4 Responses to “Microsoft Chants Open, Interoperability Mantra”

  1. What I’d really like to see is publicly accessible bug tracking for those high-volume Microsoft products. Read access to such a thing ought not require a login.

    This would give much greater visibility of reported issues, and progress in addressing them.

    It is crucial to understanding the difference between the documentation and the actual implementation.

    See – now a couple of years old, for one guy’s attempt to report a bug. Not a lot has changed since, AFAIK.

    There used to be such a thing for IE7 – see
    but it seems to have quietly disappeared. says “The Internet Explorer Feedback page is temporary closed. Report all security bugs directly to [email protected].”



  2. I’m not surprised that Microsoft is scared. They’ve built themselves up to being this big secluded giant that nobody in the village really wants to go for pints with. It’ll be interesting to see how this develops.

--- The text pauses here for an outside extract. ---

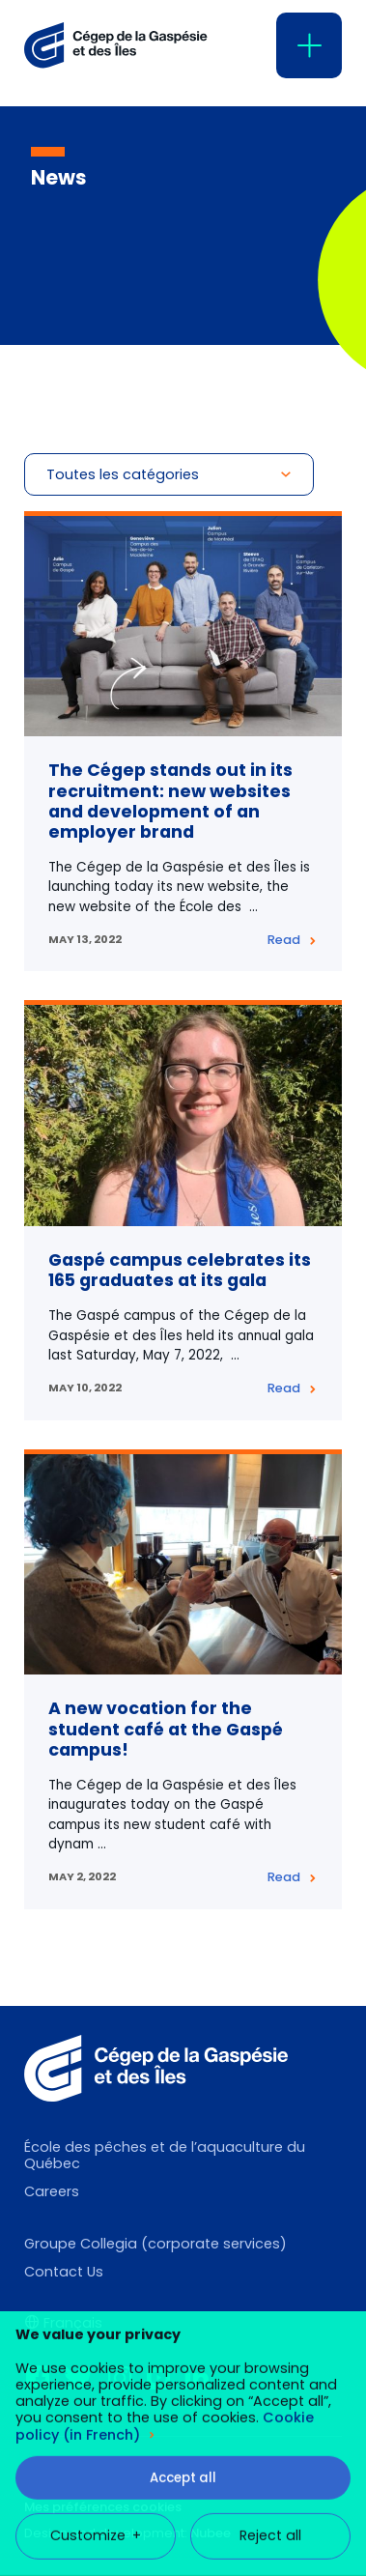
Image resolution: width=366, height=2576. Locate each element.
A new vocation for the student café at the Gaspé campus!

    Om, since you’re on top of things, wanted to let you know about a newsreader out there that exists that bases it’s content on what the user actually WANTS to see. It’s called ‘Sprout’. Very intuitive, quickly learns what you like to read and what doesn’t interest you. There’s a free trial on now. You can find it here:

  3. I do not know if Microsoft is serious or just putting out a press release for the reasons you mentioned.

    However Microsoft needs to adopt the open mantra for its own survival. The world has moved very very categorically to open and from REST to web standards to PDF, to Bonjour, Lots of successful technology has moved away from MS controlled proprietary standards to more open technologies. If Microsoft does not play in this “open” game it stands to loose developers and users big time.

    On the web MS technologies have rarely dominated compared to open technologies. Enterprise still loves Microsoft, But with the problems they are seeing / will see with locking of that data, Expect them to move Open too.